Records for the exercise:
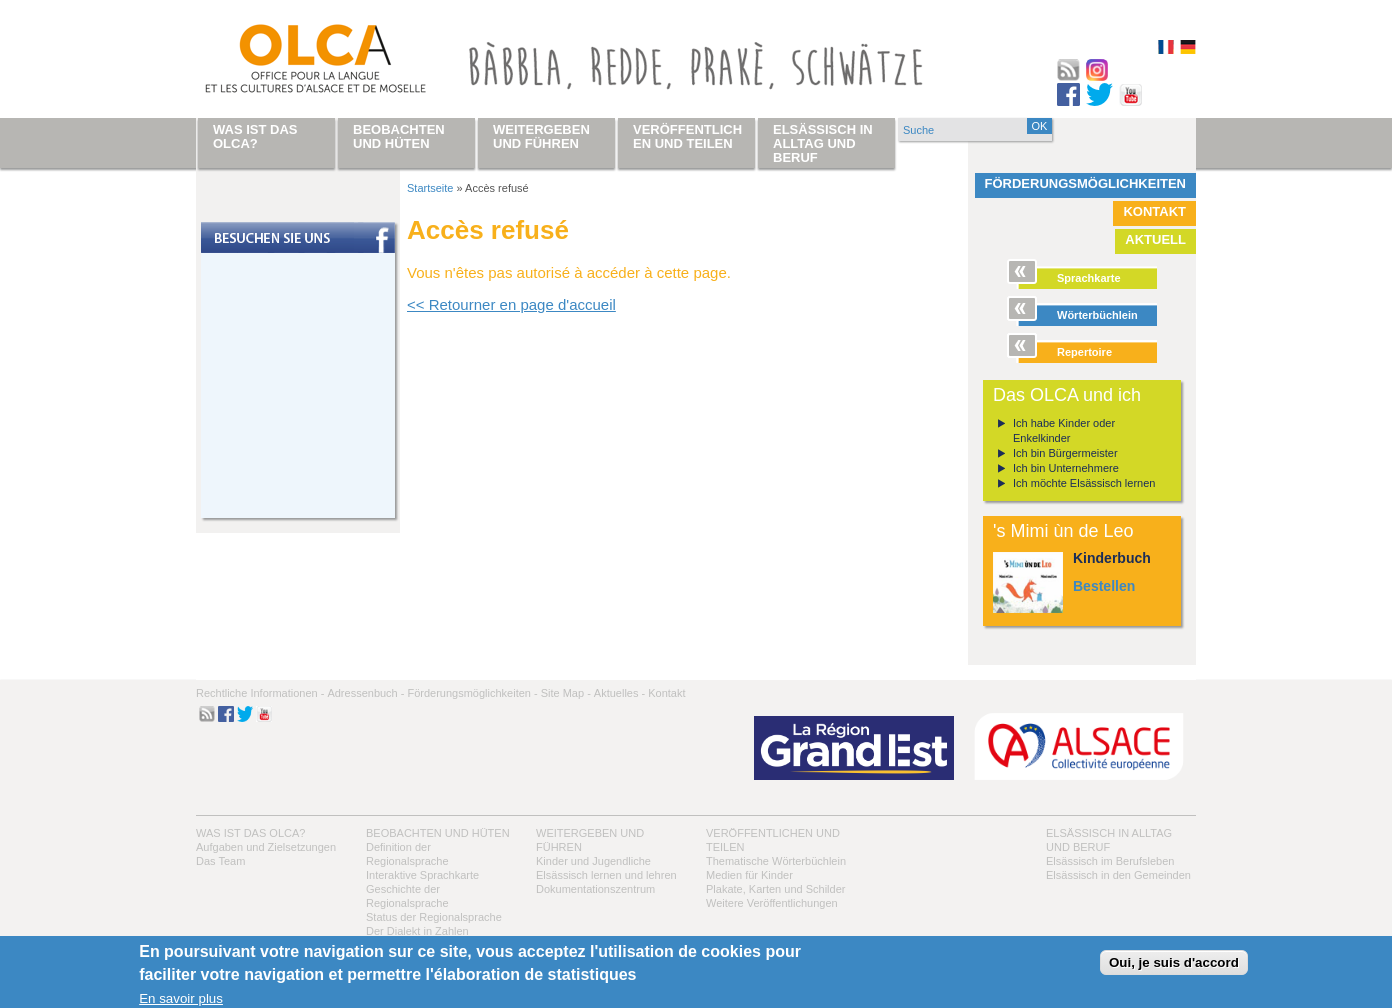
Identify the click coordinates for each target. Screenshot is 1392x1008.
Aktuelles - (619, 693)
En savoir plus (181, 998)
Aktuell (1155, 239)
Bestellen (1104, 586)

--

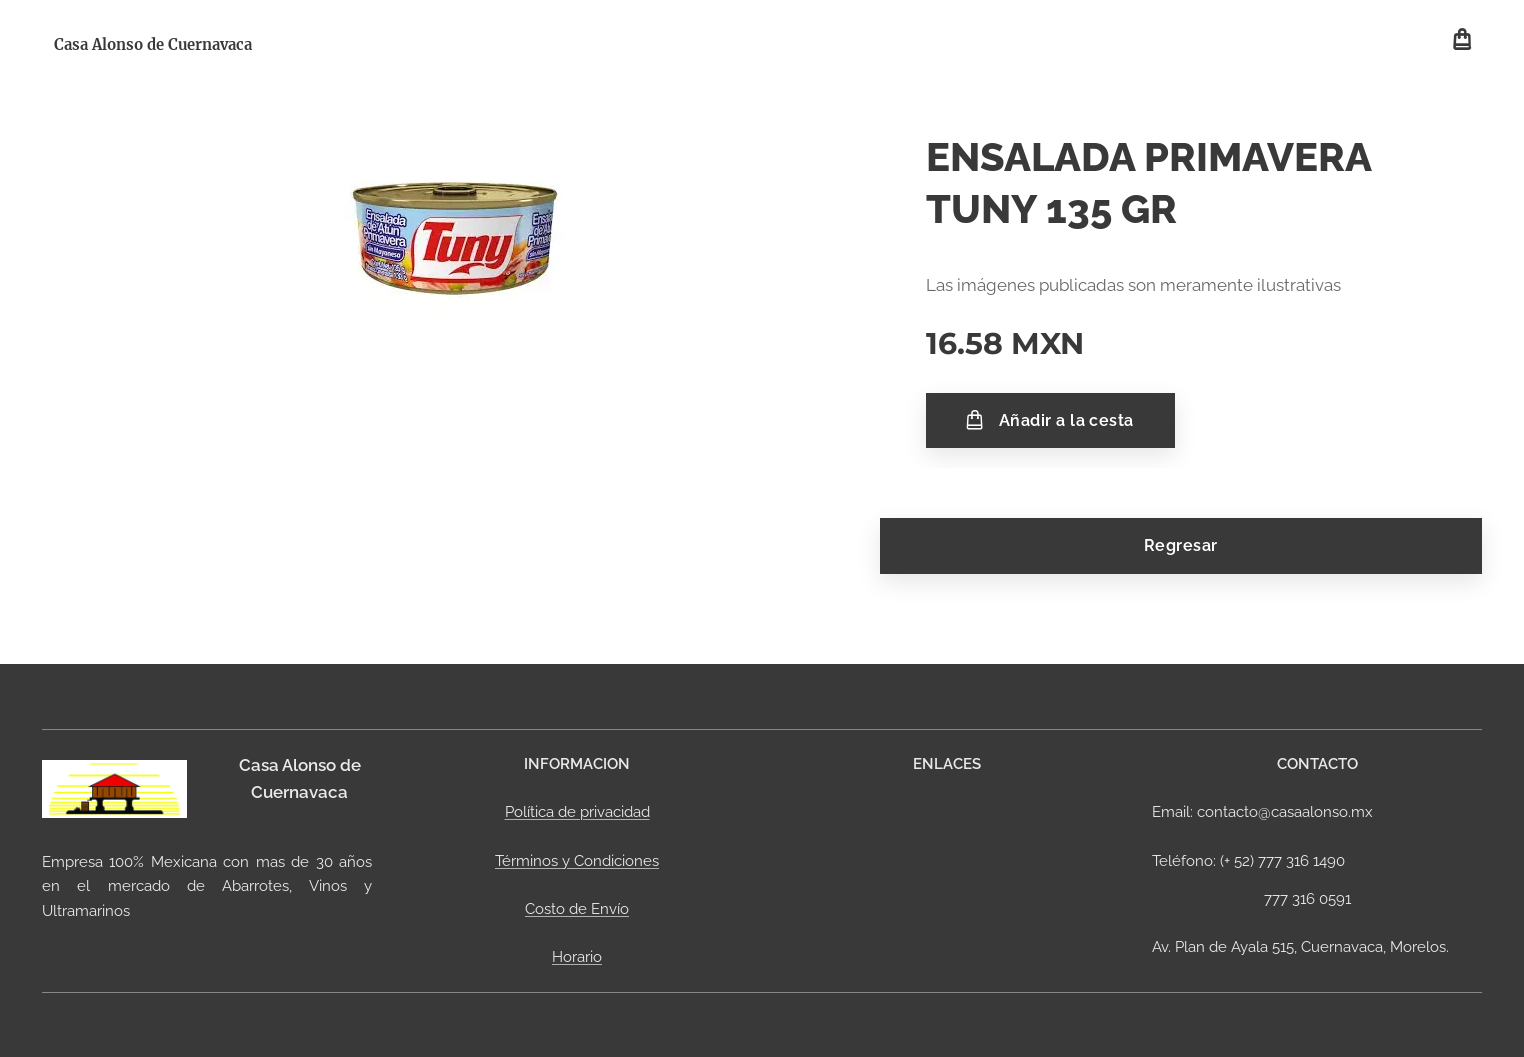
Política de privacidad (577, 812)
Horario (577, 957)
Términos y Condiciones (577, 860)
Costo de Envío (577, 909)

Work item: From the entries above, extract only the lines running from the one containing "Identify the click" through the one containing "Bestellen (1104, 586)", inclusive.

Task solution:
Identify the click coordinates for each target. Screenshot is 1392x1008.
Aktuelles - (619, 693)
En savoir plus (181, 998)
Aktuell (1155, 239)
Bestellen (1104, 586)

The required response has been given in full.